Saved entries

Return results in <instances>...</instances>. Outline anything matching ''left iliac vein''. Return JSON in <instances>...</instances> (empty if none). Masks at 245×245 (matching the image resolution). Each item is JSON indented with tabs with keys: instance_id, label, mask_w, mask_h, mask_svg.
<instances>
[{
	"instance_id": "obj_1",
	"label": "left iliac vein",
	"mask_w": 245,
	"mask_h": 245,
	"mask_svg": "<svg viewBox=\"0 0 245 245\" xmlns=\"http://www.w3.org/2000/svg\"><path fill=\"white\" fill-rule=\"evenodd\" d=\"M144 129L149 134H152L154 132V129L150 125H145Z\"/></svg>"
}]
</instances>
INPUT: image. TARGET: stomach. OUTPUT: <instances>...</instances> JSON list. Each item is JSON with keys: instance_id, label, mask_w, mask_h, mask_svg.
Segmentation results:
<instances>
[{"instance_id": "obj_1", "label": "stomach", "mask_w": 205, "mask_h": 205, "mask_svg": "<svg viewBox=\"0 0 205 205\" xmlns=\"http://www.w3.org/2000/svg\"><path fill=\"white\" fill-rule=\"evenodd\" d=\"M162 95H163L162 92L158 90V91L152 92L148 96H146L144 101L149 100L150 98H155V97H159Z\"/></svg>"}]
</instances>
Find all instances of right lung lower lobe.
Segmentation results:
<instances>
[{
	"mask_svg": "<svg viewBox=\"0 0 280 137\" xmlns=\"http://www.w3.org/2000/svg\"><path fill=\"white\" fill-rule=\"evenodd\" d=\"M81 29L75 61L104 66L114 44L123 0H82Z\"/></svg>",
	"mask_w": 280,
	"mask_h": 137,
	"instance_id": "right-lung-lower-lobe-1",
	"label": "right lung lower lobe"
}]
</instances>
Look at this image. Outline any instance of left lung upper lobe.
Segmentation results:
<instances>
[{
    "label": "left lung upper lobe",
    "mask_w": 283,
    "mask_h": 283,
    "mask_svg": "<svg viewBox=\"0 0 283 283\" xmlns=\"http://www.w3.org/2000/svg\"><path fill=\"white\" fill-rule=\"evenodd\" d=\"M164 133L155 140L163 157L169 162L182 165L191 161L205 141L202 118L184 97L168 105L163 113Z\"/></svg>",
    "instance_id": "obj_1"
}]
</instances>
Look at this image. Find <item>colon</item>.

---

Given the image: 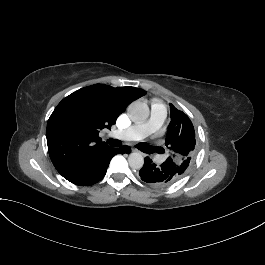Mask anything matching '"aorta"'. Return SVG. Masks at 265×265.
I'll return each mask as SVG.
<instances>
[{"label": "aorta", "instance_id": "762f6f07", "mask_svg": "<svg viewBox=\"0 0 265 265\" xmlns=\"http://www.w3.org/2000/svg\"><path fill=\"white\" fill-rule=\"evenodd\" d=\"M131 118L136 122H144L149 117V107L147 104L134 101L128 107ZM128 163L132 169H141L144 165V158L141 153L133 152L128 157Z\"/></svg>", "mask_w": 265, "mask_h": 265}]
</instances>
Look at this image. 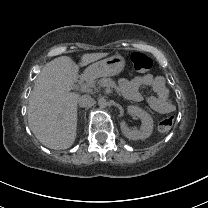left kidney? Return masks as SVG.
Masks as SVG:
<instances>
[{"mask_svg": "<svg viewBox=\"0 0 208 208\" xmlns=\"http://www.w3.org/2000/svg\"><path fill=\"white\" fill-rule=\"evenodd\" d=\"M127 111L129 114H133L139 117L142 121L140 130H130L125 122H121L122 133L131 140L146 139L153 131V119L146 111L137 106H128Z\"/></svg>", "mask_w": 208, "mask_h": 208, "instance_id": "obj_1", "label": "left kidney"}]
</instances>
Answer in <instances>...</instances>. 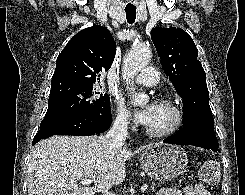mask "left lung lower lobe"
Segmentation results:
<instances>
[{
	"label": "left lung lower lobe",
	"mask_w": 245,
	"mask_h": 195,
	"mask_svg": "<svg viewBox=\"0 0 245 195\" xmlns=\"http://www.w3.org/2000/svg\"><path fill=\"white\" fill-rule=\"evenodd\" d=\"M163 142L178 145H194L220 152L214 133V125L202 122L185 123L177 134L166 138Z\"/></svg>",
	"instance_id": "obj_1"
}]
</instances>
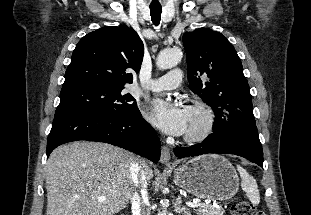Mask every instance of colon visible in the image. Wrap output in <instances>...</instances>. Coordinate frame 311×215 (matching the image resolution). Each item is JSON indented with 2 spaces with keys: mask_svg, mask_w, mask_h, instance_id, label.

---

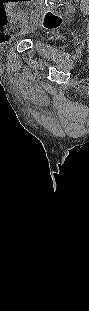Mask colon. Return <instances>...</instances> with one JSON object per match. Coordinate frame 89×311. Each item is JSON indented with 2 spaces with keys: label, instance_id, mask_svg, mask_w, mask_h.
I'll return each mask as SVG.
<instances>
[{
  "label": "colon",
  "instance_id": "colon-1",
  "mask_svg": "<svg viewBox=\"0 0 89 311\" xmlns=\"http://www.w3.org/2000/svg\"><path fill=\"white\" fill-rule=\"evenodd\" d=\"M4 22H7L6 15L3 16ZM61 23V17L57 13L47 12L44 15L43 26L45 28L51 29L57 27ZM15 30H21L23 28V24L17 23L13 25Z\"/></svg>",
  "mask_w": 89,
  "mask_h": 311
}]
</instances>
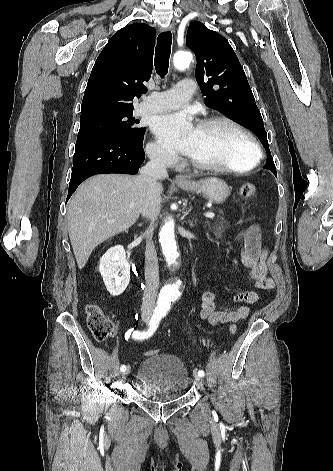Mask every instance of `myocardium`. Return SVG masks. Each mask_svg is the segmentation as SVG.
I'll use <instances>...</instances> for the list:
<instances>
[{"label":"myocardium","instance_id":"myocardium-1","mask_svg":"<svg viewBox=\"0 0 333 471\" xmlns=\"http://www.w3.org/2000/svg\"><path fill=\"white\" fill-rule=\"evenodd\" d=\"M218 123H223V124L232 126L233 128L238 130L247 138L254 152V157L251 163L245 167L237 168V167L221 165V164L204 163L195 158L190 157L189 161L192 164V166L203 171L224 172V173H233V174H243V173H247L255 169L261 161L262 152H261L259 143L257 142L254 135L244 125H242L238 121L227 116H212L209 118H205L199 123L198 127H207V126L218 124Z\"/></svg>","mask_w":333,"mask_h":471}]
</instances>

§ **Work required**: Once you find the line with "Return results in" in the entries above, output it and each line after it up to and including the line with "Look at this image. Find <item>colon</item>.", and nothing else.

§ **Output of the exercise**:
Return results in <instances>...</instances>. Outline anything matching ''left iliac vein''. Return JSON in <instances>...</instances> (empty if none). Masks at 245×245 (matching the image resolution). Each item is JSON indented with tabs with keys: instance_id, label, mask_w, mask_h, mask_svg.
<instances>
[{
	"instance_id": "obj_1",
	"label": "left iliac vein",
	"mask_w": 245,
	"mask_h": 245,
	"mask_svg": "<svg viewBox=\"0 0 245 245\" xmlns=\"http://www.w3.org/2000/svg\"><path fill=\"white\" fill-rule=\"evenodd\" d=\"M144 129L149 134H152L154 132V129L150 125H145Z\"/></svg>"
}]
</instances>
INPUT: image. TARGET: stomach. OUTPUT: <instances>...</instances> JSON list. Each item is JSON with keys: instance_id, label, mask_w, mask_h, mask_svg.
Segmentation results:
<instances>
[{"instance_id": "obj_1", "label": "stomach", "mask_w": 205, "mask_h": 205, "mask_svg": "<svg viewBox=\"0 0 205 205\" xmlns=\"http://www.w3.org/2000/svg\"><path fill=\"white\" fill-rule=\"evenodd\" d=\"M162 95H163L162 92L158 90V91L152 92L148 96H146L144 101L149 100L150 98H155V97H159Z\"/></svg>"}]
</instances>
Find all instances of right lung lower lobe.
Segmentation results:
<instances>
[{
	"mask_svg": "<svg viewBox=\"0 0 280 137\" xmlns=\"http://www.w3.org/2000/svg\"><path fill=\"white\" fill-rule=\"evenodd\" d=\"M81 29L75 61L104 66L114 44L123 0H82Z\"/></svg>",
	"mask_w": 280,
	"mask_h": 137,
	"instance_id": "right-lung-lower-lobe-1",
	"label": "right lung lower lobe"
}]
</instances>
Look at this image. Outline any instance of left lung upper lobe.
Segmentation results:
<instances>
[{
    "label": "left lung upper lobe",
    "mask_w": 283,
    "mask_h": 283,
    "mask_svg": "<svg viewBox=\"0 0 283 283\" xmlns=\"http://www.w3.org/2000/svg\"><path fill=\"white\" fill-rule=\"evenodd\" d=\"M164 133L155 140L163 157L169 162L182 165L191 161L205 141L202 118L184 97L168 105L163 113Z\"/></svg>",
    "instance_id": "obj_1"
}]
</instances>
Look at this image. Find <item>colon</item>.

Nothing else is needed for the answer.